東京都杉並区に生まれ育ちました。小さい頃から運動が好きで、小学校の時は親の影響で少年野球に入っていました。中学生になってからは友達の誘いでサッカー部に入りました。急激に背が伸び、1年生の時点で171cmありましたね。最初はゴールキーパー、途中からはディフェンダーでした。

毎日練習に打ち込み、区大会で優勝、都大会でも上位の成績でした。中2の時点で身長は181cmに伸びており、体格を見込まれて、都内の複数の強豪高校からスポーツ推薦をもらいました。進学先として選んだのは、国学院久我山高校でした。顧問の先生から薦められ、迷わず決めました。

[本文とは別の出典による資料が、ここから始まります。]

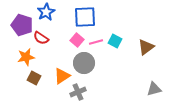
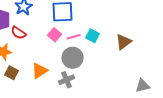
gray circle: (84, 63) -> (73, 58), moved
gray triangle: (154, 89) -> (143, 86), moved
gray cross: (78, 92) -> (67, 80), moved

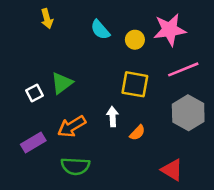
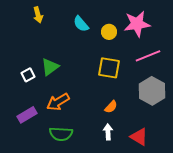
white arrow: (113, 117) -> (108, 132), moved

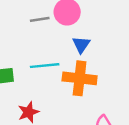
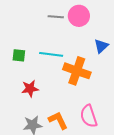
blue triangle: (81, 45) -> (101, 46), moved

入学後、サッカー部の先輩と合わずに退部してしまいました。スポーツ推薦での入学だったので、退学の危機でしたね。

その状況を救ってくれたのは、ラグビー部の顧問の先生でした。親と一緒に学校から呼び出された場で、ラグビー部の顧問の先生が、「相沢君がまじめにやるなら、僕が早稲田大学でも明治大学でも行かせます」とひと言。誘ってもらえたことが嬉しくて、その場で入部を決めました。

入部を決めたのには、ラグビー部の先輩がかっこよかったこともありましたね。元々、突っ張った性格だったこともあり、高校ではよく先輩に絡まれましたが、ラグビー部の先輩から絡まれたことはありませんでした。大人で、どこか次元が違う雰囲気。こんな人になりたいと憧れましたね。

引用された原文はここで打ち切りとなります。